Der Beschluss tritt nach der Veröffentlichung im Bundesanzeiger mit Wirkung zum 2. November 2020 in Kraft.
Hintergrund
Der G-BA hatte in einem Grundlagenbeschluss vom 17. September 2020 festgelegt, welche Ausnahmeregelungen für ärztlich verordnete Leistungen aktiviert werden können, wenn es in einzelnen Regionen wieder zu steigenden Infektionszahlen durch das Coronavirus kommt und Schutzmaßnahmen greifen.

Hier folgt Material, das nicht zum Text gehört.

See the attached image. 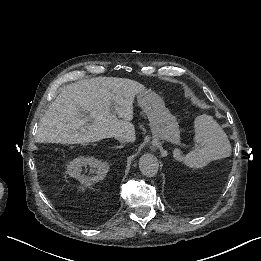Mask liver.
<instances>
[{"instance_id": "6515ba94", "label": "liver", "mask_w": 261, "mask_h": 261, "mask_svg": "<svg viewBox=\"0 0 261 261\" xmlns=\"http://www.w3.org/2000/svg\"><path fill=\"white\" fill-rule=\"evenodd\" d=\"M143 91V84L126 78L95 77L71 83L61 89L40 119L36 138L61 144L106 138L134 142L133 102ZM86 123L89 125L83 129Z\"/></svg>"}]
</instances>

Dabei setzen Ausnahmebeschlüsse nach § 9 Absatz 2a der Geschäftsordnung des G-BA Beschränkungskonzepte in sogenannten Risikogebieten voraus, die abhängig vom jeweiligen Landesrecht auf regionaler oder auf Landesebene beschlossen werden.
In seiner Plenumssitzung vom 15. Oktober 2020 hatte sich der G-BA darauf verständigt, auf Basis des genannten Grundlagenbeschlusses über die Aktivierung entsprechender Sonderregelungen für ärztlich verordnete Leistungen zu beraten und spätestens am 5. November 2020 hierzu zu beschließen. Angesichts der aktuellen Entwicklung des Infektionsgeschehens hat der G-BA es für notwendig gehalten, die regionalen Sonderregelungen nunmehr für alle 16 Bundesländer anzuwenden. Daher hat er keine regional begrenzten, sondern bundesweit geltende Sonderregelungen beschlossen. In Vorbereitung des Beschlusses konnten alle Bundesländer eine Stellungnahme abgeben.
Der Beschluss wurde aufgrund des Vorliegens besonderer Umstände gemäß § 9 Absatz 2 Satz 4 Geschäftsordnung des G-BA im schriftlichen Abstimmungsverfahren gefasst. Das Bundesgesundheitsministerium als Aufsichtsinstanz ist vorab darüber informiert worden.